| TASK ITEM |
Each entry should be printed exactly, with its images omitted.
=== DATA SECTION ===
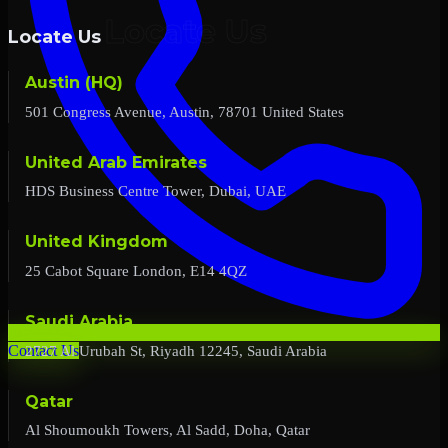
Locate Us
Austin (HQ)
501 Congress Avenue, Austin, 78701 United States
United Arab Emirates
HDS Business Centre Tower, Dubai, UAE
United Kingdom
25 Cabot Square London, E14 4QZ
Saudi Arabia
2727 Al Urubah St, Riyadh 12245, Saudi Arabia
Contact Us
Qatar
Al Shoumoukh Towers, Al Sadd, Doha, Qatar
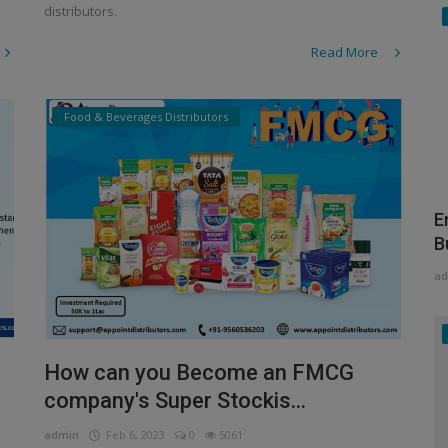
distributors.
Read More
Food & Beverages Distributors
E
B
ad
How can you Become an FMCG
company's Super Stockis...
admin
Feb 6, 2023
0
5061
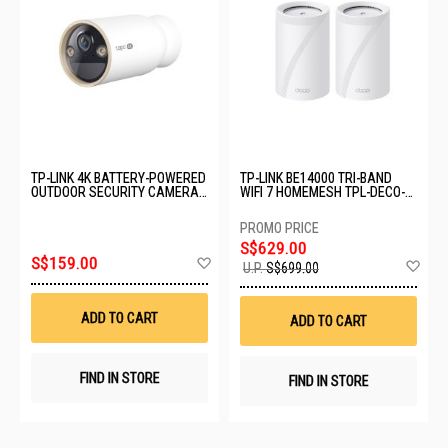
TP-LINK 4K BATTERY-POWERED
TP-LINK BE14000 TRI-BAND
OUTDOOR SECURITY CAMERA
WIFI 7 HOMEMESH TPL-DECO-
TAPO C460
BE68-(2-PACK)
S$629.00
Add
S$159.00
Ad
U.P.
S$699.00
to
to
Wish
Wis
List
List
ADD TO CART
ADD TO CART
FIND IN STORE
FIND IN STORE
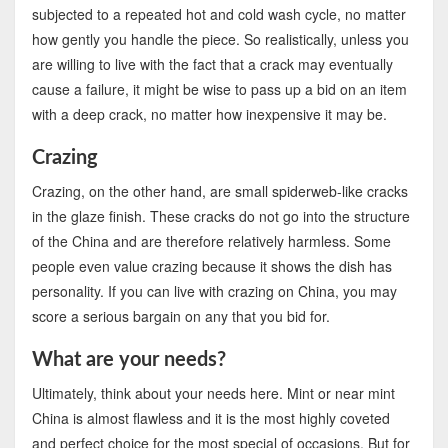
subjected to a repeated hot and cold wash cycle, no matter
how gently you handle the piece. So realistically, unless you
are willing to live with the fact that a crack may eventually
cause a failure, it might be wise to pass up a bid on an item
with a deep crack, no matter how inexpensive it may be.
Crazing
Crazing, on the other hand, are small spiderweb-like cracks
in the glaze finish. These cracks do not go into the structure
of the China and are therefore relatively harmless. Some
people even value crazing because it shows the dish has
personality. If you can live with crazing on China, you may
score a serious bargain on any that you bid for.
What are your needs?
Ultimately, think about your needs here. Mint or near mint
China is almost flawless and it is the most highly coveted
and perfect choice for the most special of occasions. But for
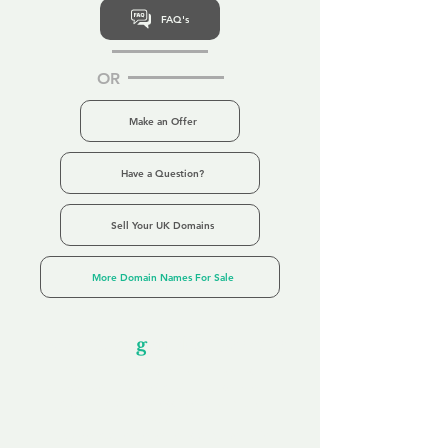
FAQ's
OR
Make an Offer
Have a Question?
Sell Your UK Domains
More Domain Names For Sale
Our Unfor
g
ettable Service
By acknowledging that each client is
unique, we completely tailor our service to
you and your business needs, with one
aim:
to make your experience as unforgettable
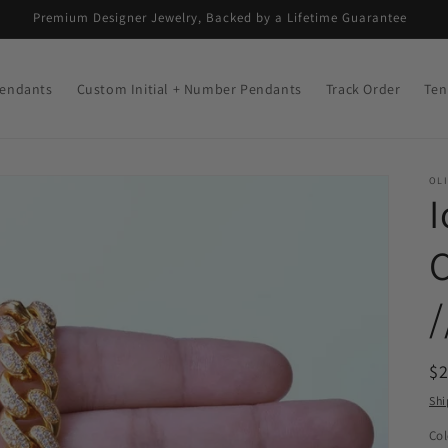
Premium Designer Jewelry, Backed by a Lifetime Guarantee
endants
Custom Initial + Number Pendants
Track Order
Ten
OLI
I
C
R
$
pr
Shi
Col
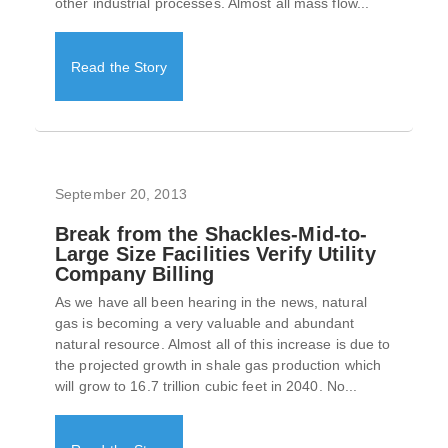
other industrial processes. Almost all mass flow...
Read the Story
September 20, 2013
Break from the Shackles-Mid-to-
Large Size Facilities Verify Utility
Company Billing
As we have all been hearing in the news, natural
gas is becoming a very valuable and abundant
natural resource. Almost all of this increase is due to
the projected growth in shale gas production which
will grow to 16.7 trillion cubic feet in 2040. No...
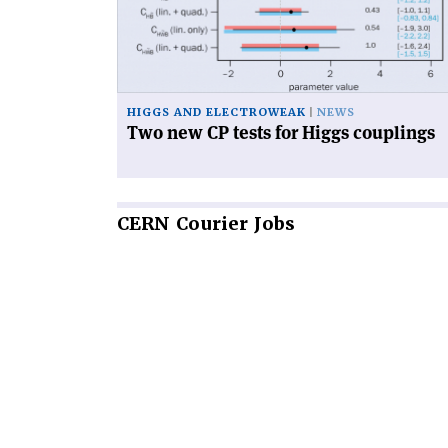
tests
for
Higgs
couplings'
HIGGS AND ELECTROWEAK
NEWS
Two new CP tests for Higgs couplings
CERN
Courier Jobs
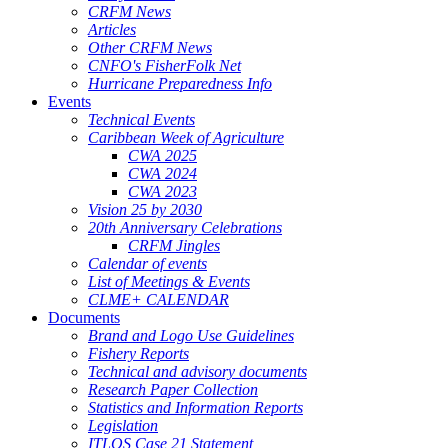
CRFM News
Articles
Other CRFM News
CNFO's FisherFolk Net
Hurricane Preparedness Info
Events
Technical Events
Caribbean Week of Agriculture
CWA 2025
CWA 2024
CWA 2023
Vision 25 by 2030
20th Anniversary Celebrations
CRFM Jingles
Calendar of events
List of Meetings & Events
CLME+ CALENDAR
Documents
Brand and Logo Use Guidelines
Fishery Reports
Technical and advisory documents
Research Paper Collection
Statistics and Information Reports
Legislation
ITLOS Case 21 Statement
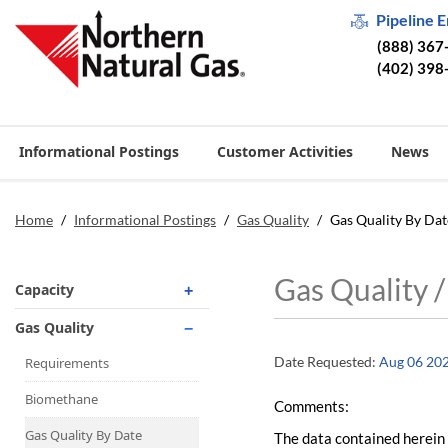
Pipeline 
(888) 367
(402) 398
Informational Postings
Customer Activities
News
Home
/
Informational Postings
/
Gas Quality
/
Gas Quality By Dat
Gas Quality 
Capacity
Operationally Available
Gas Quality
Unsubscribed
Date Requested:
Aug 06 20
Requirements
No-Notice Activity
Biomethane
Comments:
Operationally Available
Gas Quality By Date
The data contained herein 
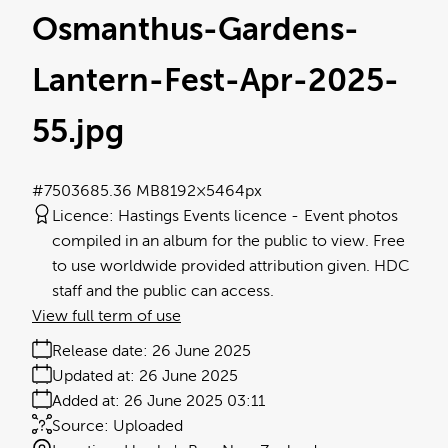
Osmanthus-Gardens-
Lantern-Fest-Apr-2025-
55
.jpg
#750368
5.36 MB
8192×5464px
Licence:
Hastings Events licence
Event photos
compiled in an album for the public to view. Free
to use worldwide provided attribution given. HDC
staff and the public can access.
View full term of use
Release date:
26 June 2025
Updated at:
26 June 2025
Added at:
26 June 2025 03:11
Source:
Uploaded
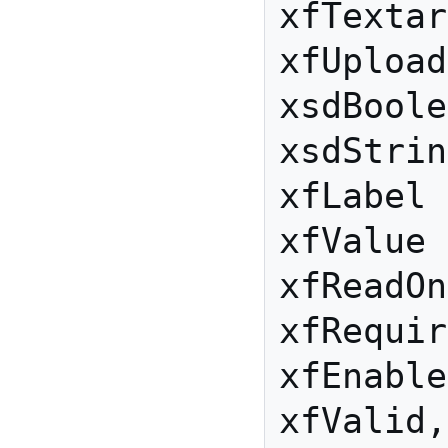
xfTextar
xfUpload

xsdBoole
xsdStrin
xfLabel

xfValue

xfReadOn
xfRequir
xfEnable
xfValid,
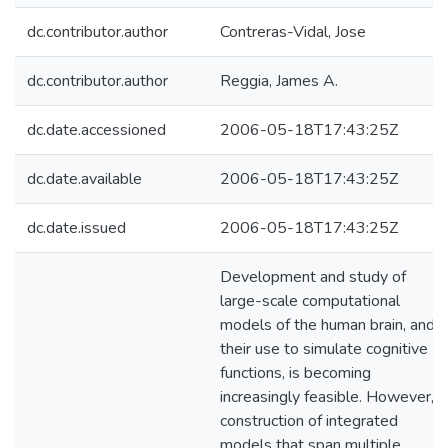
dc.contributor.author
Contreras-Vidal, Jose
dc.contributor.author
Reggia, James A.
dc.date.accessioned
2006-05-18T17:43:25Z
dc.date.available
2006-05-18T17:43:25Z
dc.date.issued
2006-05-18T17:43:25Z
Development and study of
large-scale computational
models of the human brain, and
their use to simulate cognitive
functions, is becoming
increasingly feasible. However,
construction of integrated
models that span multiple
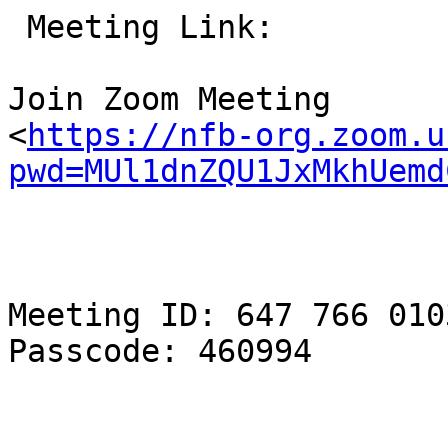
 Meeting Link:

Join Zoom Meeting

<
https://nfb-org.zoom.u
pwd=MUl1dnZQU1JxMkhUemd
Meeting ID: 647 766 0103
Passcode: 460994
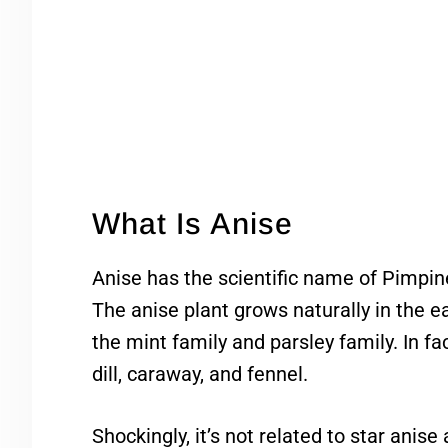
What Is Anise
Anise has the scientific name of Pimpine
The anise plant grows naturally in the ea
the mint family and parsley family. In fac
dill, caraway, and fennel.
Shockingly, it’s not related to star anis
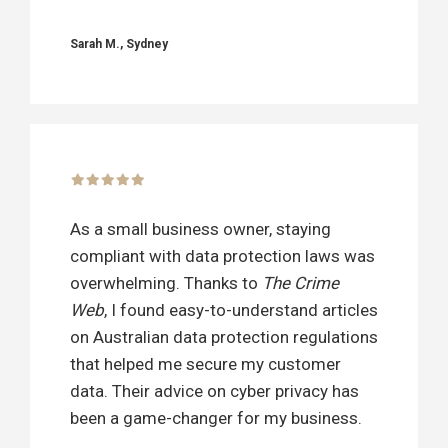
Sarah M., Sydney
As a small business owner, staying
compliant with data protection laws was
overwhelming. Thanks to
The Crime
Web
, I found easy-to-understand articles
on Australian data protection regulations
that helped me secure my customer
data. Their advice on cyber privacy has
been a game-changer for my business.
===
| RESULT OF THE EXERCISE |
Locate Us
Austin (HQ)
501 Congress Avenue, Austin, 78701 United States
United Arab Emirates
HDS Business Centre Tower, Dubai, UAE
United Kingdom
25 Cabot Square London, E14 4QZ
Saudi Arabia
2727 Al Urubah St, Riyadh 12245, Saudi Arabia
Contact Us
Qatar
Al Shoumoukh Towers, Al Sadd, Doha, Qatar
distributors.
Read More
Food & Beverages Distributors
E
B
ad
How can you Become an FMCG
company's Super Stockis...
admin
Feb 6, 2023
0
5061
TP-LINK 4K BATTERY-POWERED
TP-LINK BE14000 TRI-BAND
OUTDOOR SECURITY CAMERA
WIFI 7 HOMEMESH TPL-DECO-
TAPO C460
BE68-(2-PACK)
S$629.00
Add
S$159.00
Ad
U.P.
S$699.00
to
to
Wish
Wis
List
List
ADD TO CART
ADD TO CART
FIND IN STORE
FIND IN STORE
subjected to a repeated hot and cold wash cycle, no matter
how gently you handle the piece. So realistically, unless you
are willing to live with the fact that a crack may eventually
cause a failure, it might be wise to pass up a bid on an item
with a deep crack, no matter how inexpensive it may be.
Crazing
Crazing, on the other hand, are small spiderweb-like cracks
in the glaze finish. These cracks do not go into the structure
of the China and are therefore relatively harmless. Some
people even value crazing because it shows the dish has
personality. If you can live with crazing on China, you may
score a serious bargain on any that you bid for.
What are your needs?
Ultimately, think about your needs here. Mint or near mint
China is almost flawless and it is the most highly coveted
and perfect choice for the most special of occasions. But for
FAQ's
OR
Make an Offer
Have a Question?
Sell Your UK Domains
More Domain Names For Sale
Our Unfor
g
ettable Service
By acknowledging that each client is
unique, we completely tailor our service to
you and your business needs, with one
aim:
to make your experience as unforgettable
Premium Designer Jewelry, Backed by a Lifetime Guarantee
endants
Custom Initial + Number Pendants
Track Order
Ten
OLI
I
C
R
$
pr
Shi
Col
other industrial processes. Almost all mass flow...
Read the Story
September 20, 2013
Break from the Shackles-Mid-to-
Large Size Facilities Verify Utility
Company Billing
As we have all been hearing in the news, natural
gas is becoming a very valuable and abundant
natural resource. Almost all of this increase is due to
the projected growth in shale gas production which
will grow to 16.7 trillion cubic feet in 2040. No...
tests
for
Higgs
couplings'
HIGGS AND ELECTROWEAK
NEWS
Two new CP tests for Higgs couplings
CERN
Courier Jobs
CRFM News
Articles
Other CRFM News
CNFO's FisherFolk Net
Hurricane Preparedness Info
Events
Technical Events
Caribbean Week of Agriculture
CWA 2025
CWA 2024
CWA 2023
Vision 25 by 2030
20th Anniversary Celebrations
CRFM Jingles
Calendar of events
List of Meetings & Events
CLME+ CALENDAR
Documents
Brand and Logo Use Guidelines
Fishery Reports
Technical and advisory documents
Research Paper Collection
Statistics and Information Reports
Legislation
ITLOS Case 21 Statement
Pipeline 
(888) 367
(402) 398
Informational Postings
Customer Activities
News
Home
/
Informational Postings
/
Gas Quality
/
Gas Quality By Dat
Gas Quality 
Capacity
Operationally Available
Gas Quality
Unsubscribed
Date Requested:
Aug 06 20
Requirements
No-Notice Activity
Biomethane
Comments:
Operationally Available
Gas Quality By Date
The data contained herein 
Osmanthus-Gardens-
Lantern-Fest-Apr-2025-
55
.jpg
#750368
5.36 MB
8192×5464px
Licence:
Hastings Events licence
Event photos
compiled in an album for the public to view. Free
to use worldwide provided attribution given. HDC
staff and the public can access.
View full term of use
Release date:
26 June 2025
Updated at:
26 June 2025
Added at:
26 June 2025 03:11
Source:
Uploaded
xfTextar
xfUpload

xsdBoole
xsdStrin
xfLabel

xfValue

xfReadOn
xfRequir
xfEnable
xfValid,
dc.contributor.author
Contreras-Vidal, Jose
dc.contributor.author
Reggia, James A.
dc.date.accessioned
2006-05-18T17:43:25Z
dc.date.available
2006-05-18T17:43:25Z
dc.date.issued
2006-05-18T17:43:25Z
Development and study of
large-scale computational
models of the human brain, and
their use to simulate cognitive
functions, is becoming
increasingly feasible. However,
construction of integrated
models that span multiple
 Meeting Link:

Join Zoom Meeting

<
https://nfb-org.zoom.u
pwd=MUl1dnZQU1JxMkhUemd
Meeting ID: 647 766 0103
Passcode: 460994
What Is Anise
Anise has the scientific name of Pimpine
The anise plant grows naturally in the ea
the mint family and parsley family. In fac
dill, caraway, and fennel.
Shockingly, it’s not related to star anis
Sarah M., Sydney
As a small business owner, staying
compliant with data protection laws was
overwhelming. Thanks to
The Crime
Web
, I found easy-to-understand articles
on Australian data protection regulations
that helped me secure my customer
data. Their advice on cyber privacy has
been a game-changer for my business.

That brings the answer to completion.